[22] For example: “Ours is a sincere doubt as to whether the question ‘And what did you do during the Great War?’ might not embarrass, among others, God.”

[23] He said of Firpo that when he came up after the sixth or seventh knock-down, his face looked like a slateful of wrong answers.

[24] A footnote to a footnote is preposterous. Perhaps the very excess of its obscurity will give it prominence and render faint justice to the old New York Hippodrome. It is a fine example of handling of material, and of adjustment, spoiled occasionally by too much very loud singing and a bit of art. It is part of New York’s small-townness; but it is so vast in its proportions that it can never acquire the personal following of a small one-ring circus like the Medrano in Paris. I adore the Hippodrome when it is a succession of acts: the trained crow and Ferry who plays music on a fence and the amazing mechanical and electrical effects. Joe Jackson, one of the greatest of clowns, played there, too, and had ample scope. I like also the complete annihilation of personality in the chorus. When you see three hundred girls doing the same thing it becomes a problem in mass—I recall one instance when it was a mass of white backs with black lines indicating the probable existence of clothes—the whole thing was quite unhuman. And one great scene in which, I believe, the whole of the personnel participated: there were, it seemed, hundreds of tumblers and scores of clowns, and a whole toy shop in excited action. Oddly enough, one finds that the weakness of the Hip is in its humour; there is plenty of it, but it is not concentrated, and there is no specific Hippodrome “style.” What it will become under the new Keith régime remains to be seen.

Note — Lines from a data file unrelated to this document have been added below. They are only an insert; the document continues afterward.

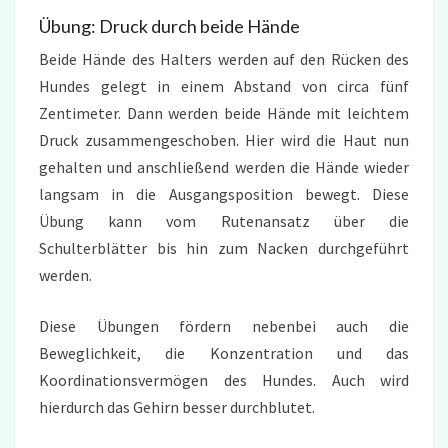
Übung: Druck durch beide Hände
Beide Hände des Halters werden auf den Rücken des
Hundes gelegt in einem Abstand von circa fünf
Zentimeter. Dann werden beide Hände mit leichtem
Druck zusammengeschoben. Hier wird die Haut nun
gehalten und anschließend werden die Hände wieder
langsam in die Ausgangsposition bewegt. Diese
Übung kann vom Rutenansatz über die
Schulterblätter bis hin zum Nacken durchgeführt
werden.
Diese Übungen fördern nebenbei auch die
Beweglichkeit, die Konzentration und das
Koordinationsvermögen des Hundes. Auch wird
hierdurch das Gehirn besser durchblutet.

[25] I have seen them since in another entrance, the most brilliant of all. See [Appendix].

[26] They nevertheless played exquisitely, I am told, in the Cocteau-Milhaud Bœuf sur le Toit.

[27] Quanto più, un’ arte porta seco fatica di corpo, tanto più è vile! Pater, who quotes this of Leonardo, calls it “princely.”

[28] It is not too late for you to film Mr D. Taylor’s Should a Brother-in-Law Give a Damn?

[29] I haven’t seen The Covered Wagon. Its theme returns to the legendary history of America. There is no reason why it should not have been highly imaginative. But I wonder whether the thousands of prairie schooners one hears about are the film or the image. In the latter case there is no objection.

[30] They have done so. See “[The Cinema Novel].”

[31] I wrote once, and was properly rapped over the knuckles for writing, that it wasn’t to escape Bach, but to escape Puccini, that one played Berlin. Mr Haviland, whom I have quoted frequently, replied that those who really cared for jazz cared for it, not as an escape from any other art. I had not intended to write an apology; only, since I was replying to the usual attack on the jazz arts, I wanted to indicate that in addition to their primary virtues they have this great secondary one, that when we are too fed up with bad drawing, bad music, bad acting, and second-rate sentiment, we can be sure of consolation in the lively arts.